Math, asked by vrisha73, 1 year ago

if x= √7-√5/√7+√5, y= √7+√5/√7-√5, then Find value of x^2+y^2

Answers

Answered by Anonymous
5

Answer:

ans: 142

Step-by-step explanation:

here x=1/y

x²+y²=(x+y)²-2xy

First find x+y

x+y=√7-√5/√7+√5 + √7+√5/√7-√5

=1/(√7-√5)(√7+√5) [(√7-√5)²+(√7+√5)²]

=1/7-5* ( 7+5-2*√7*√5+2*√7*√5+7+5)

=1/2*(24)=12

so x+y=12

===========================================

Now

x²+y²=(x+y)²-2xy

=12²-2*x*1/x   ( as y=1/x)

=144-2

=142

============================


Anonymous: ok welcome
Answered by aleenaakhansl
0

Value of x^2+y^2 = 142.

Step-by-step explanation:

Given :

x= √7 - √5 ÷ √7 + √5

y= √7 + √5 ÷ √7 - √5

Let a and b be the 2 numbers,

  • the squares of a and b are a² and b².
  • The sum of the squares of a and b is a² + b².

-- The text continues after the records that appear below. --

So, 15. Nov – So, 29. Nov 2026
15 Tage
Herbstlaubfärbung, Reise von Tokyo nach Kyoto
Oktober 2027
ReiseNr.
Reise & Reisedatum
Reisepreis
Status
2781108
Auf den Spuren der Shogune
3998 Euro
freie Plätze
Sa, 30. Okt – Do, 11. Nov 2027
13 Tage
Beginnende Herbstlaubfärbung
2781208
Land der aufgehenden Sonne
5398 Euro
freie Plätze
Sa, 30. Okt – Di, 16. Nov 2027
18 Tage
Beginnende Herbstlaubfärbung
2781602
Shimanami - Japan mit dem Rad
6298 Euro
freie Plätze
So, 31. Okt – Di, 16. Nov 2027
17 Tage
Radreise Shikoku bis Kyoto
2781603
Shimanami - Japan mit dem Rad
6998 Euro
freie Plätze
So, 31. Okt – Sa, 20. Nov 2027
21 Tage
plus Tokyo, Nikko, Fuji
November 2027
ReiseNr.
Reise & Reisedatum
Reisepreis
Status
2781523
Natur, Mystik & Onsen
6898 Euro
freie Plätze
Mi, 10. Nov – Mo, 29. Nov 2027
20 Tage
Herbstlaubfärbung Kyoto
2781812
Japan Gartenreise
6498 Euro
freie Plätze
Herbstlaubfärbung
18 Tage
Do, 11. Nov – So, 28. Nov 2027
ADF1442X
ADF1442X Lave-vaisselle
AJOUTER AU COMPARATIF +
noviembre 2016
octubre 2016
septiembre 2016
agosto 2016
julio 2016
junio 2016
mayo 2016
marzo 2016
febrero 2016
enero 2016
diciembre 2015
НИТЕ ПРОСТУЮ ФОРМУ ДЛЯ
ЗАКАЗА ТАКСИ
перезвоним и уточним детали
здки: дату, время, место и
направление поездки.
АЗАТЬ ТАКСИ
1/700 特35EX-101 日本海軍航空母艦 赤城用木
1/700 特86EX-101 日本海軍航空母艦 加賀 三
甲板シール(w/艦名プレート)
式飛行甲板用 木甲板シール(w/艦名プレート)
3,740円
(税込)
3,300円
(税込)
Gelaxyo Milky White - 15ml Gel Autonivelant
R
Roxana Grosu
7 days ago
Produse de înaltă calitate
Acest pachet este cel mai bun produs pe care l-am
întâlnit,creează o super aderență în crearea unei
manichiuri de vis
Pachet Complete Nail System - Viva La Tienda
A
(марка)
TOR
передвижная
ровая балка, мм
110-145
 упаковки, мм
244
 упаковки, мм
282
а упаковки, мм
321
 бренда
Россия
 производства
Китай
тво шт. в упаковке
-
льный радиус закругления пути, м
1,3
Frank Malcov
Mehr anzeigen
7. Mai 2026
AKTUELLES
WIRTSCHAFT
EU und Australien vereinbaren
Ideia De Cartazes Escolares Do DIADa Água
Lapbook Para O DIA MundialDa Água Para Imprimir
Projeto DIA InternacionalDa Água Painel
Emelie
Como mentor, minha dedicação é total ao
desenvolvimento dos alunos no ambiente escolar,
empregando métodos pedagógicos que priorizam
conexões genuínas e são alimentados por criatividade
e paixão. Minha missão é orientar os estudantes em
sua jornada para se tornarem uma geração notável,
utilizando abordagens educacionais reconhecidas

We may want to reap a system the use of the acknowledged algebraic identity

(a+b)² = + b² + 2ab.

On subtracting 2ab from each the perimeters we are able to finish that

a² + b² = (a +b)² - 2ab.

Similarly, we also can say that,

a²+ b² = (a - b)² + 2ab.

now here

  • x = 1/y

let's find

  • x + y

=( √7 - √5 ÷ √7 + √5) + ( √7 + √5 ÷ √7 - √5 )

= 1 /(√7 - √5) (√7 + √5)( (√7 - √5 )² + (√7 + √5)²)

= 1/7-5 × (7+5-2 × √5 +2×√7×√5+7+5)

=½ × 24

= 12

now ,

x²+y²

= (x+y)²-2xy

=12² -2x × 1/x

= 144 -2

= 142.

hence , the value of x^2+y^2 = 142

(#SPJ2)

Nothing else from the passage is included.